Fifi Mutzenbacher




contra





Dame & Schwein

vorgeführt von
-
Erwin Leder-

Zwei Meisterwerke deutschsprachiger erotischer Literatur

Fifi Mutzenbacher con:tra Dame & Schwein

Gegensätzliche Erotik

ersonnen von
Wolfgang Bertrand und Bodo Kirchhoff


Die erotische Prosa beider Autoren vermittelt sich uns als Poesie ihrer jeweils gesellschaftlichen Umstände formal entsprechend gegensätzlich als Poesie der Parodie und Poesie der Romanze. Im Lichte meiner Scheinwerfer erscheinen mir die beiden wie blitzende Klingen, die sich einander zuwenden, einander zublinzeln und sich zusammenfügen wie ein zweischneidiges Schwert, welches naturgemäß zweier Klingen bedarf, in diesem Falle gegensätzlich vorsätzlicher in sich, für sich und daher auch an sich.

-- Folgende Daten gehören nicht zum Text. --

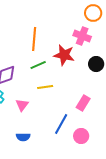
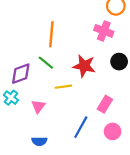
red star: (64, 55) -> (84, 66), moved
green line: (38, 65) -> (46, 63), moved, turned 63
pink circle: (81, 136) -> (113, 131), moved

Wolfgang Bertrands Pornoparodie "Texasgirl und Mutzenfifi" entstand 1971; der mit ihm befreundete Helmut Qualtinger erkannte ihre Wirkung und brachte sie etwa 10 Jahre später in einer eigenen Fassung als LP "Fifi Mutzenbacher" einem breiten Publikum näher. Die Geschichte gilt als Findung der Art von Literatur, die alles in den Mund nimmt, nichts, aber auch gar nichts auslässt, kein Tabu und kein Pardon zu kennen scheint. Die Unverblümtheit und scheinbare Wahllosigkeit der Sprache in all ihrer Fülle dialektischer Facetten lässt Vorurteile und Moral sich selbst auflösen. Vordergründig direkt, klar und deutlich, schnell löst sie als Poesie hintergründig, woran Menschen oft ein Leben lang arbeiten: wir lachen über die Zerstörung verbaler Begriffe moralischer Hierarchie.

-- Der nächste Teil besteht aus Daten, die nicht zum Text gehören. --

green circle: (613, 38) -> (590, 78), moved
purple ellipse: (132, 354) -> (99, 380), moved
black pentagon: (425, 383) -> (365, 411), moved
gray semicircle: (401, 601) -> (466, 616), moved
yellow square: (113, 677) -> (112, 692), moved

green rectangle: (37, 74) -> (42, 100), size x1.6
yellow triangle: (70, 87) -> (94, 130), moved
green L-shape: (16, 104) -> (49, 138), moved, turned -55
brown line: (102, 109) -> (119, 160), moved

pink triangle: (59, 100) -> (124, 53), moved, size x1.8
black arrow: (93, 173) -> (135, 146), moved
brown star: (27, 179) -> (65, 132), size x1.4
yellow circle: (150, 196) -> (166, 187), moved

Ganz anders die erotische Poesie des auf samtenen Pfoten schleichenden Panthers Bodo Kirchhoff, zuletzt verfolgt er jedoch die gleiche Absicht. Langsam, wählerisch und unerbittlich konsequent lässt er seinen scharfen, spitzen Geist durch den Dschungel des Verlangens pirschen, sich genüsslich nie ganz preisgebend vermeidet der Jäger manch verräterischen Eklat, vorzeitige Ausbrüche der Entladung, stets züngelnd nach einem Aufschrei endlich erlösender Erfüllung in den unendlichen Weiten menschlicher Beziehung.


"Dame und Schwein" vermittelt uns den Reiz des Unaussprechlichen, hat das Zeug, uns in prickelnder Erregung an die Grenzen unserer Phantasie zu versetzen, regt an, über den eigenen Schatten zu springen, treibt an, das Unaussprechliche zu wagen, es in der Tat umzusetzen. Doch je leidenschaftlicher Kirchhoffs Hingabe zum Hochseil, desto ausgewogener tanzt er sein Lied zwischen Gefühl und Verstand, und desto ruhiger verhält sich die Waage zwischen Nähe und Abstand, bis zu dem Punkt, an welchem der Geist bereit ist, sich selbst anzusehen und zu verstehen, ohne in Widerstand oder Begehren an Gleichgewicht zu verlieren und so fähig wird, sich von sich selbst zu lösen, zu verschmelzen und sich somit zu erfüllen.


Diese Literatur bedarf einander freilich nicht, um jeweils ihre Vollendung zu begreifen, doch bedarf es, um ihre gemeinsame Wirkung hervorzuheben, um zu erfassen, was sie gemeinsam auslöst, für uns eines Abends im gegensätzlichen Licht dieser Werke, letztlich, um sich an ihrer gemeinsamen Wirkung zu erfreuen.